In the training phase, I called the tokenizer like this:
tokenizer = AutoTokenizer.from_pretrained(model_checkpoint, stride = 128, return_overflowing_tokens=True, model_max_length=512, truncation=True, is_split_into_words=True)
Then I train my model and at this stage I don't see any parameter that could help me in my task.
With my trained model I do this for the predictions:
model = AutoModelForTokenClassification.from_pretrained(model_path)
tokenizer = AutoTokenizer.from_pretrained(model_path, stride = 128, return_overflowing_tokens=True, model_max_length=512, truncation=True, is_split_into_words=True)
ner = pipeline(“token-classification”, model=model, tokenizer=tokenizer, aggregation_strategy=“first”)
But it does not work, the model stops providing annotations in the middle of the text. For the test
You can't just move the __call__
parameters like stride to from_pretrained
:
from transformers import AutoModelForTokenClassification, AutoTokenizer, pipeline
model_id = 'Davlan/distilbert-base-multilingual-cased-ner-hrl'
t = AutoTokenizer.from_pretrained(model_id, stride =3, return_overflowing_tokens=True, model_max_length=10, truncation=True, is_split_into_words=True)
sample = "test "*200
# sliding window will not be applied
print(len(t(sample).input_ids))
# sliding window will be applied
print(len(t(sample, max_length=10, truncation=True, stride=3, return_overflowing_tokens=True).input_ids))
Output:
202 # One batch with 202 ids
40 # 40 batches
With the pipeline, you can pass the value for stride as __init__
parameter:
from transformers import AutoModelForTokenClassification, AutoTokenizer, pipeline
model_id = 'Davlan/distilbert-base-multilingual-cased-ner-hrl'
ner = pipeline("token-classification", model_id, stride=128, aggregation_strategy="first")
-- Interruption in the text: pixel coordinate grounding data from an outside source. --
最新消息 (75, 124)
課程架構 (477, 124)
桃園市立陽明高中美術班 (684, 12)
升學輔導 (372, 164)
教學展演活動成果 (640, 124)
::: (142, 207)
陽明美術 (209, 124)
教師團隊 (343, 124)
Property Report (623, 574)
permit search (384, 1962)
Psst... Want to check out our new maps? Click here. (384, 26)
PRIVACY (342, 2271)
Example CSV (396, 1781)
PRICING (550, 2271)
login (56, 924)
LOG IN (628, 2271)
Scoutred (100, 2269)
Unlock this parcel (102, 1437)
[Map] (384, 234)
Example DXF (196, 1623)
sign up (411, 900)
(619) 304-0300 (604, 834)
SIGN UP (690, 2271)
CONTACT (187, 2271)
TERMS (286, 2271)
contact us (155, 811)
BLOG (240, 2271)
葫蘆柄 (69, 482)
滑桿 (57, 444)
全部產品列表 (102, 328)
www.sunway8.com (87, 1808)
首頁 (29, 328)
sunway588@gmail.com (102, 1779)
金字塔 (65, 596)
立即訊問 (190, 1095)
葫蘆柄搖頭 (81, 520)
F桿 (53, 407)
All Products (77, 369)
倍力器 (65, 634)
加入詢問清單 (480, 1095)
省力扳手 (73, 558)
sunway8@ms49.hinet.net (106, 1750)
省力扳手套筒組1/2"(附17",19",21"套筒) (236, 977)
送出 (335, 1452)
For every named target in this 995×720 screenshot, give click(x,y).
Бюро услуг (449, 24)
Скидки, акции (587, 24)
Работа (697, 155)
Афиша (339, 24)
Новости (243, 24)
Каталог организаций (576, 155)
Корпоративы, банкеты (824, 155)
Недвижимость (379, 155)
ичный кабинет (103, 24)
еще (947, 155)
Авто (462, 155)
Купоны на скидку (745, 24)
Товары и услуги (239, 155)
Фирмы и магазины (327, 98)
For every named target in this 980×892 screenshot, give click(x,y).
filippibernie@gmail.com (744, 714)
sample = "Hi my name is cronoik and I live in Germany "*3000
o = ner(sample)
print(len(o))
print(o[0:5])
Output:
3000
[{'entity_group': 'LOC', 'score': 0.9997917, 'word': 'Germany', 'start': 36, 'end': 43},
{'entity_group': 'LOC', 'score': 0.9998311, 'word': 'Germany', 'start': 80, 'end': 87},
{'entity_group': 'LOC', 'score': 0.9997998, 'word': 'Germany', 'start': 124, 'end': 131},
{'entity_group': 'LOC', 'score': 0.9997831, 'word': 'Germany', 'start': 168, 'end': 175},
{'entity_group': 'LOC', 'score': 0.99981374, 'word': 'Germany', 'start': 212, 'end': 219}]